# spalted poplar



## mrbentontoyou (Aug 3, 2010)

...at least that's what we think it is. 

this wood came from some old 12" x 12"s serving duty as construction material. the non-spalty areas were very clearly poplar. we have some other tops sitting around with way more severe spalting, waiting for the bases on those but they are really pretty with a "bowling ball" effect. I'll get pics of those when they are done.
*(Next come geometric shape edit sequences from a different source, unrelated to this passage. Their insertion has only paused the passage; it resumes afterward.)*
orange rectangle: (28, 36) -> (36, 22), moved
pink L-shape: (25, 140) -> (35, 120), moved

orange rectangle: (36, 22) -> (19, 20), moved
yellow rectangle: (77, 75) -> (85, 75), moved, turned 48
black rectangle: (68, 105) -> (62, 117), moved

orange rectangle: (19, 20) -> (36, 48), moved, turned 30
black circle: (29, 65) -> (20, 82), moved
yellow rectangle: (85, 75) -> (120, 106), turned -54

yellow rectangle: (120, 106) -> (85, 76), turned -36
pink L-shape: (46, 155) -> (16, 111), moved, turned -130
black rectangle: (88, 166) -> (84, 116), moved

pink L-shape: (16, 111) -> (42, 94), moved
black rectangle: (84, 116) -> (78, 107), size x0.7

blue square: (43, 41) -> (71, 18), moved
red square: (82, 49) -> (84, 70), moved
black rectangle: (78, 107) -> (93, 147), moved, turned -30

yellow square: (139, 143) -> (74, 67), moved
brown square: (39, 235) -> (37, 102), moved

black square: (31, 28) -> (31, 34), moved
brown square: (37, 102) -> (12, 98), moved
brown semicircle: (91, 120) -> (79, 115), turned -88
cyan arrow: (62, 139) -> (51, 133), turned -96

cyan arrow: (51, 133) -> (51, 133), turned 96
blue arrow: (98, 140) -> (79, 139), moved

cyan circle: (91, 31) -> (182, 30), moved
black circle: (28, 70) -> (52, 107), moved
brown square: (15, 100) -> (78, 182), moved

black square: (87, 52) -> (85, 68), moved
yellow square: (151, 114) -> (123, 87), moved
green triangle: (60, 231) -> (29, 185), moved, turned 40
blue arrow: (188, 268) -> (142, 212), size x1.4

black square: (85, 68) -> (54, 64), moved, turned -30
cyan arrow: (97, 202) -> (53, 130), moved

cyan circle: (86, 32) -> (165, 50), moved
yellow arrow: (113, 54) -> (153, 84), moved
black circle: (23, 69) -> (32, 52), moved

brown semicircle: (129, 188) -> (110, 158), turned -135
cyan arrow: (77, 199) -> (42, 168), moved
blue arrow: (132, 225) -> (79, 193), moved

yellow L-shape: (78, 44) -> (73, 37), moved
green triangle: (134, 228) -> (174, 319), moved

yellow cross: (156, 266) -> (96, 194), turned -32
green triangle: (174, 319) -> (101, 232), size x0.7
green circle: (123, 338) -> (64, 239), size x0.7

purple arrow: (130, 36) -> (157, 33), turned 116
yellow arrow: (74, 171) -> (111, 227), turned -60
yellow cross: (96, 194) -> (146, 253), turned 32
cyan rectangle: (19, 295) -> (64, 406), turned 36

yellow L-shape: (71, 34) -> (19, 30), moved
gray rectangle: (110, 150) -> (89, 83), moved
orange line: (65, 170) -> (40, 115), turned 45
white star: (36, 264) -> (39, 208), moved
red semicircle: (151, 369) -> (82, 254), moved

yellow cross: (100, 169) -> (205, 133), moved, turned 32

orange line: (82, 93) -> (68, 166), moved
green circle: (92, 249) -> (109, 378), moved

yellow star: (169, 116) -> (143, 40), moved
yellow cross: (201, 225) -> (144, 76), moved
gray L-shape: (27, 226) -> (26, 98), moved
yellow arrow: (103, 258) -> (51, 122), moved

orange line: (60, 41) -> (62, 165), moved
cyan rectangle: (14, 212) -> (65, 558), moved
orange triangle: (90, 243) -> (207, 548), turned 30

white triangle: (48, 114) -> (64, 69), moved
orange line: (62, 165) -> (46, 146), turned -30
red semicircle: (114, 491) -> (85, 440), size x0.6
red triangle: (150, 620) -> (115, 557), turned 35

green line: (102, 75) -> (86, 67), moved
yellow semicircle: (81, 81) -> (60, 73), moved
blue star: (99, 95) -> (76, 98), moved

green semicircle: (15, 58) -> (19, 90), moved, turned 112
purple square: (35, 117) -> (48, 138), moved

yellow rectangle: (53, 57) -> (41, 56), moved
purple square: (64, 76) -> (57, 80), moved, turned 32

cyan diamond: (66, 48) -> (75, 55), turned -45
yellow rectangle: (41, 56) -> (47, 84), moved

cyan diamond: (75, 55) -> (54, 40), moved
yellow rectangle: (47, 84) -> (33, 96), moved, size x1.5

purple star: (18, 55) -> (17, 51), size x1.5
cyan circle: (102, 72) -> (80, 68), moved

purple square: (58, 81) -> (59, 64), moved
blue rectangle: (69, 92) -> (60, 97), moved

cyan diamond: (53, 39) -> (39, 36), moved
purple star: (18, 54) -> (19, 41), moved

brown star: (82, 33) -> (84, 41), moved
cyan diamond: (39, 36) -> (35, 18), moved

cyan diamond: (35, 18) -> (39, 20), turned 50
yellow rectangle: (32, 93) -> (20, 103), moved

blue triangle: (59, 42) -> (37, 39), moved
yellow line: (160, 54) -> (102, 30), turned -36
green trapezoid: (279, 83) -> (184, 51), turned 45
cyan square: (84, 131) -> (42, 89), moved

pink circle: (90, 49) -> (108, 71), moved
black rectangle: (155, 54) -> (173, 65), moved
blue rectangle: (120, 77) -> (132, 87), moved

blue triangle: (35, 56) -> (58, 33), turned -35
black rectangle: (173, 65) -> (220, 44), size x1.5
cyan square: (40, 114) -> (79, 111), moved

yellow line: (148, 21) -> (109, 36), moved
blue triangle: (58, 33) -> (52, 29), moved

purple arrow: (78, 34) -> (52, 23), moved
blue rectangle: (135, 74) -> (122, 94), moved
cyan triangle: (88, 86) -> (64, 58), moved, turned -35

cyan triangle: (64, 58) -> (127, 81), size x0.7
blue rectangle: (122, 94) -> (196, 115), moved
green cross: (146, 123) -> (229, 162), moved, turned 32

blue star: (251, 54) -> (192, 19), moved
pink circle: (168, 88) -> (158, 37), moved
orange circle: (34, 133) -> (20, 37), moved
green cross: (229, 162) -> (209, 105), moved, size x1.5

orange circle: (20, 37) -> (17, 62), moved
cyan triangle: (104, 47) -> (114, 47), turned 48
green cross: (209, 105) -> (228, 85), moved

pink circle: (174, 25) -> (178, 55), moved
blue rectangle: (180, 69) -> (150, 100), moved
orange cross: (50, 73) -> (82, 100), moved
excuse my photographer's watermark on the pics, that's the only way she will give them to me. credit where it's due...


----------



## red (Sep 30, 2008)

That is some awesome looking wood.

Red


----------



## nblumert (Oct 15, 2008)

The grain in the wood is very cool.


----------



## Chad (May 10, 2009)

Very cool wood!


----------



## ACP (Jan 24, 2009)

Very nice spalting. I really like the use of it too, the tables look great and use such a nice design to keep the table from taking the attention from the crazy spalted wood. Very nice.


----------



## anoldlady (Aug 19, 2010)

I especially like the ones with the black metal frame. That's a nice combination of new and old. It comes across as very contemporary and functional. The wood is a great find and it makes for a great marriage with the metal of the frames. :thumbsup:


----------



## mrbentontoyou (Aug 3, 2010)

thanks gents!


----------



## MAPLEMAN (Jan 21, 2009)

I like your work,looks good:thumbsup:


----------